-------- The input

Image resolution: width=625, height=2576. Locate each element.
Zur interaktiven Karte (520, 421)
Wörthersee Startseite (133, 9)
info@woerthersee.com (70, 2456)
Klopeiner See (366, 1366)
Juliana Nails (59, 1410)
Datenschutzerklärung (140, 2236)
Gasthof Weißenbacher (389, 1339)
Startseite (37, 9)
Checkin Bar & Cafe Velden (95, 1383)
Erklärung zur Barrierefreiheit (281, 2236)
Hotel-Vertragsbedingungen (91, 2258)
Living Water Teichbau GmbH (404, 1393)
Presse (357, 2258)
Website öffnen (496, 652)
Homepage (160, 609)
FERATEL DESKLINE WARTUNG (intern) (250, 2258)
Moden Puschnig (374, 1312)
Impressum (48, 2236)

----------------
-------- The input

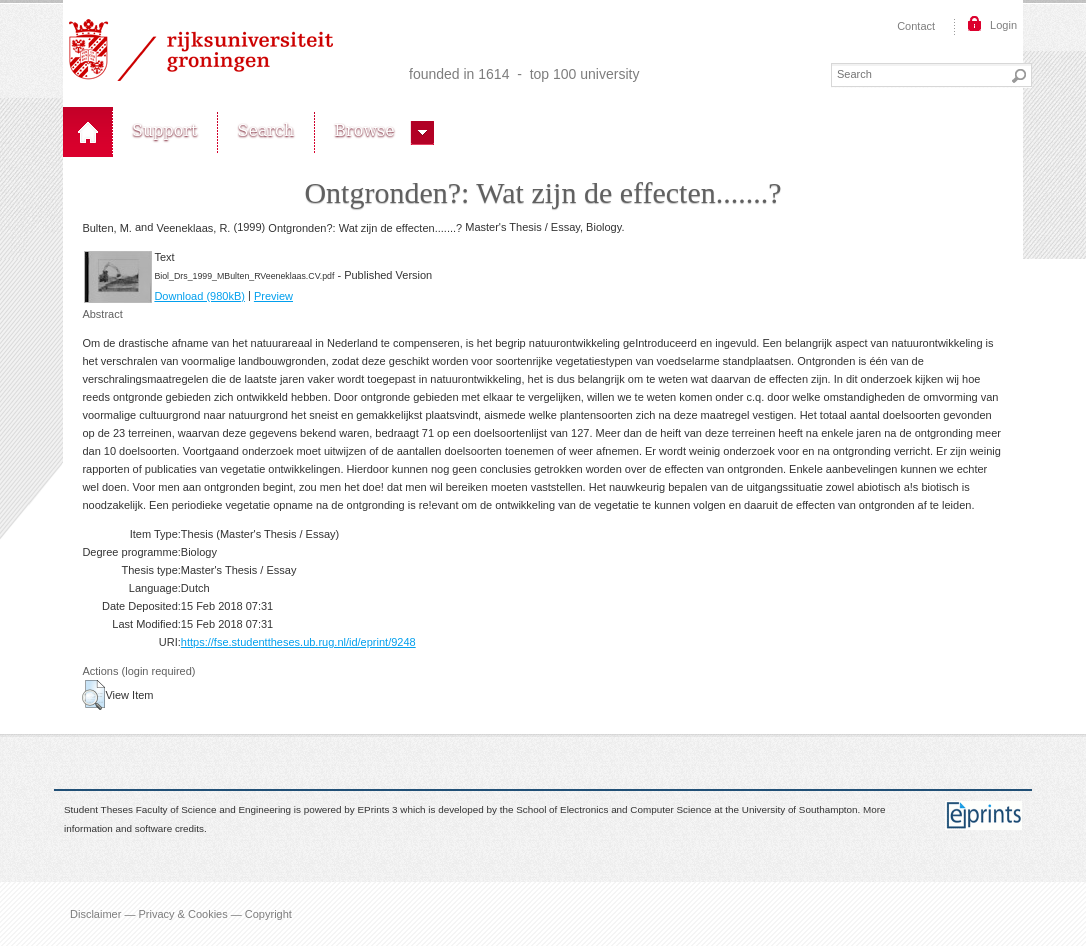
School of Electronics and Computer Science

----------------
-------- The input

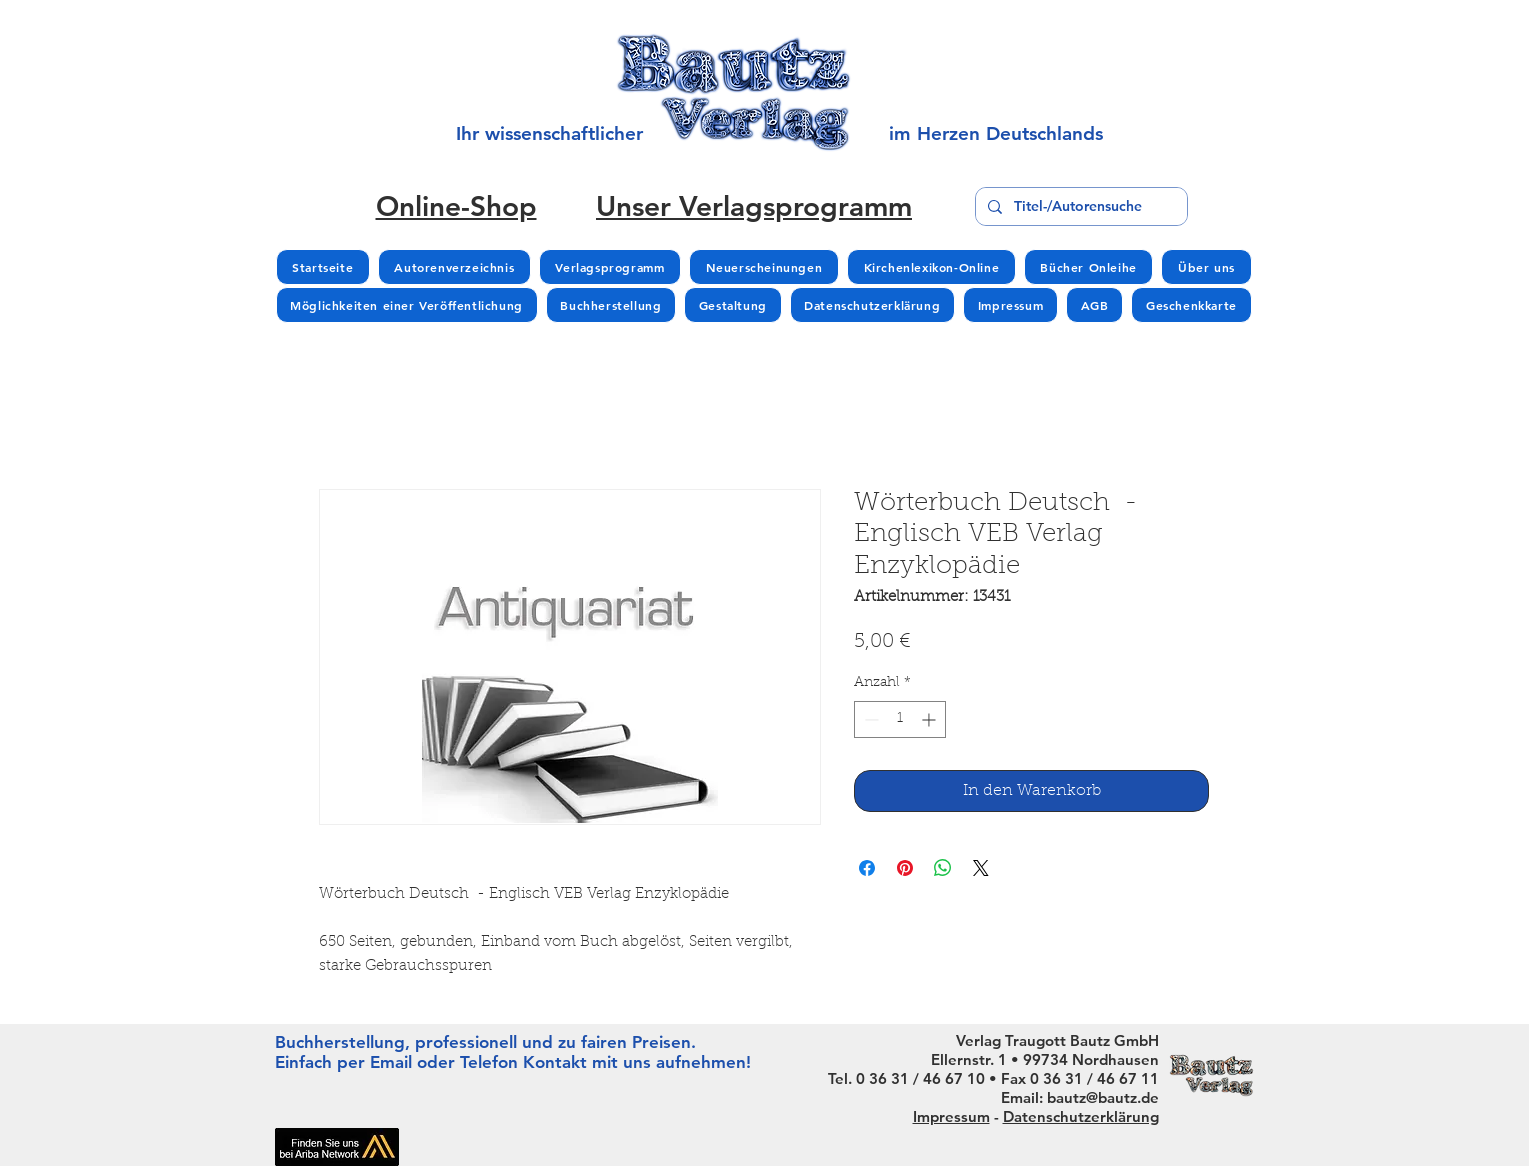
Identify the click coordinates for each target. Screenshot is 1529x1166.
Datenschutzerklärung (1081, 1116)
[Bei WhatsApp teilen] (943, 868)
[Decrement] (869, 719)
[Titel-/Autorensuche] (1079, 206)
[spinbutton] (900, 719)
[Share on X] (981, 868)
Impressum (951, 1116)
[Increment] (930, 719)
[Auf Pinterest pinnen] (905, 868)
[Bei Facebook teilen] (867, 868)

----------------

Return each line of the preceding material in which "Startseite" can be found.

Your response>
Wörthersee Startseite (133, 9)
Startseite (37, 9)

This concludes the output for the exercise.